Concerned the new Macs won’t run an app you rely on? There are a few more pieces of Apple Silicon compatible software.
It’s no secret that we’ve been big fans of Apple’s latest computers, and you only need to check out our reviews of the 2020 M1 MacBook Air and the 2020 M1 MacBook Pro 13 to see just what we think. Simply put, the first computers to run with Apple’s new breed of silicon are fantastic, delivering performance and battery life in spades, thanks to some stunningly solid system development by Apple.
There is the odd catch here and there, however, and one of these might be app compatibility.
To Apple’s credit, the maker of the Mac has made enormous strides with its Rosetta platform, affording compatibility for so many apps that haven’t made the jump to the new type of hardware, and means much of what you may already have should work.
But getting it to work is distinct from being optimised for it, and making sure it performs the best it can, such as how Google’s M1-based version of Chrome helps keep the battery life solid in the M1 MacBook models, something we’ve found in our testing.

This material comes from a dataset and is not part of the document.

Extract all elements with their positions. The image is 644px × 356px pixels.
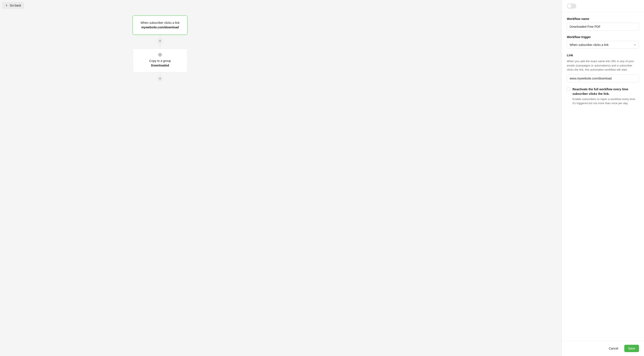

Google’s transition isn’t the only happening, with Microsoft joining recently, releasing Office Universal for Mac, meaning Word, Excel, Outlook, PowerPoint, and OneNote now work natively on the M1 MacBook models, including the Air, 13 inch Pro, and Mac Mini.
The update also joins something from Adobe, which offers a beta-version of Photoshop, but also an M1 version of Lightroom, which has been rebuilt and optimised for the Apple Silicon, arriving alongside a variation for the few Windows computers running an ARM chip, such as Microsoft’s Surface Pro X.
They’re just some of the updates coming, as more companies switch on to making versions of their apps for the new hardware, with many others expected next year.